HIGHLY NECESSARY 'LOCAL' CONTACT PERSONS 

Your project has taken shape and you've determined your target market. The time has then come for Trade Development to roll out one of its greatest assets: access to a global network of competent and reliable partners.

"We introduce the client to local specialists who can support their project abroad from start to finish. One deals with the roll-out of activities, another specialises in legal and tax issues, and a third takes care of the administrative side of things. We prefer to work with small, local agencies, most of whom are long-term BNPPF network partners", says Rob van Veen.

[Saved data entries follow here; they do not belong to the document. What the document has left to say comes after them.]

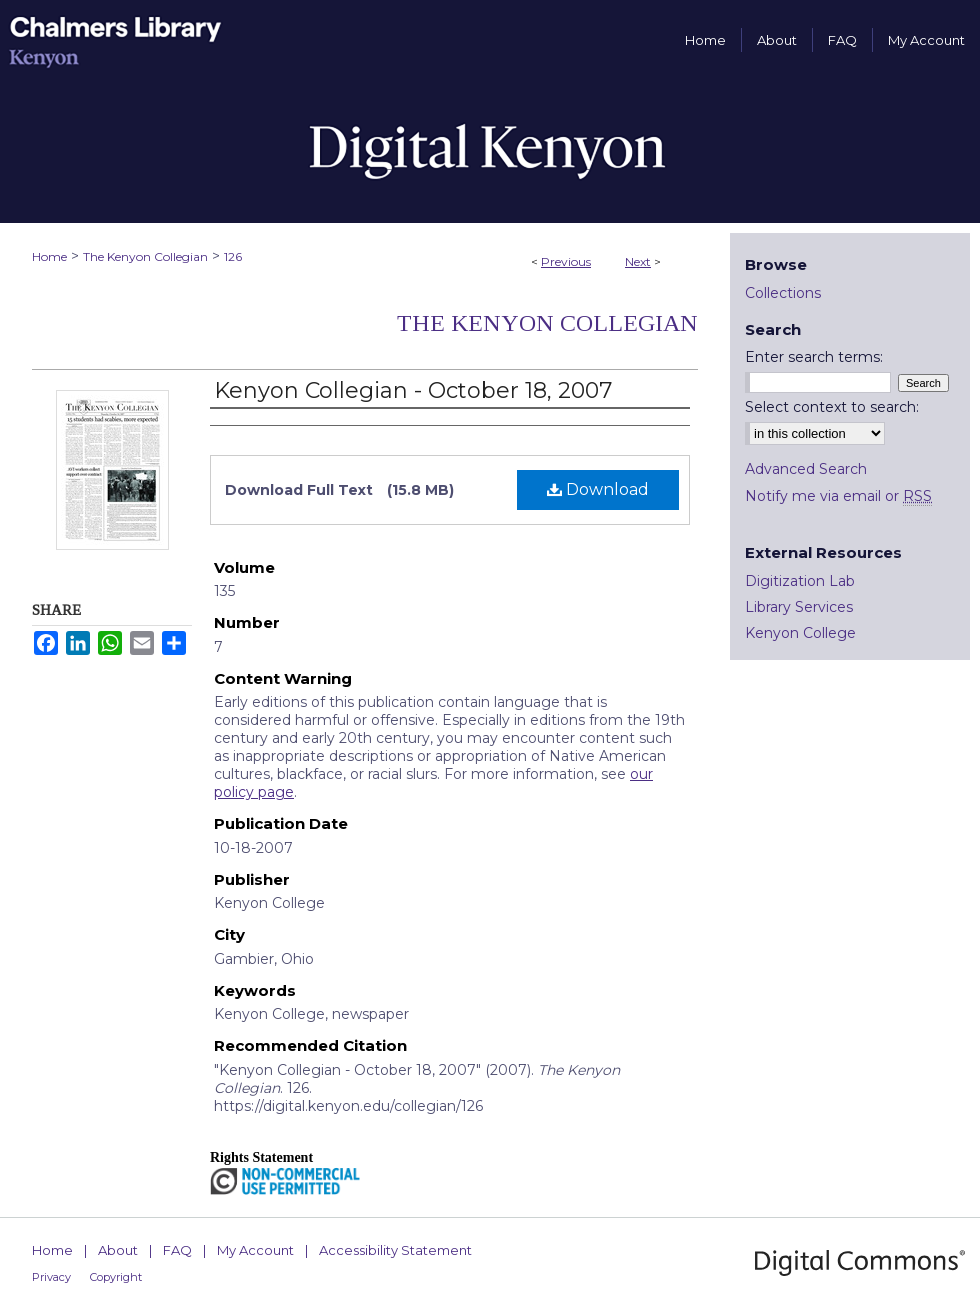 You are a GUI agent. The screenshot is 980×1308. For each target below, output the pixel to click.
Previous (566, 261)
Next (638, 261)
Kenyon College (800, 633)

These contact persons have a perfect knowledge of the national rules and customs and know how to adhere to that specific framework. The company therefore has the great advantage that it can benefit from such a skilled team: a win-win situation. "In addition, our permanent contact persons are evaluated by the client after each project. This way, we can guarantee the quality of our services!" 

BUILDING RELATIONSHIPS: Save TIME AND gain EFFICIENCY

Are you looking for an effective distributor or a reliable representative? An ideal on-site supplier? Do you want to determine these contacts' actual potential or get to know possible new partners? Not easy for a company… 

"Most of them are looking for a white knight. Our trade developers draw up realistic selection criteria in consultation with the client. They carry out a financial analysis of the commercial partners and check their technical baggage and their reputation", explains Rob van Veen.

First, a list of four or five serious and interested candidates is drawn up, and then the contact phase follows. "Our local contact introduces the candidates to the Belgian company to ensure that both parties are interested in a partnership. Once all these issues are clarified, the relationships can be rapidly explored in depth." 

SUCCESS IN THE FIELD

Every target market has its problems and risks: from the language to cultural and commercial differences. Very specific problems that are often difficult to solve from Belgium, especially in the post-COVID-19 era. Hence the importance of being surrounded by specialists who know the country like the back of their hand. Need an example? "To be able to supply retailers in the UK, you often need to be able to invoice at a local level", explains Rob van Veen. "Our trade developer can then act and take care of the local invoicing and accounting on the company's behalf at a fixed and transparent rate for each transaction. This is a simple initial structure that does not require major investments but is very interesting professionally." The client can naturally then seek its own local partner. "That too is a task they can leave to our contact person, who has the necessary experience to do so." Need another example? Russia, where everything takes a huge amount of time... Trade Development's network of experts can also speed things up considerably here and solve problems more quickly.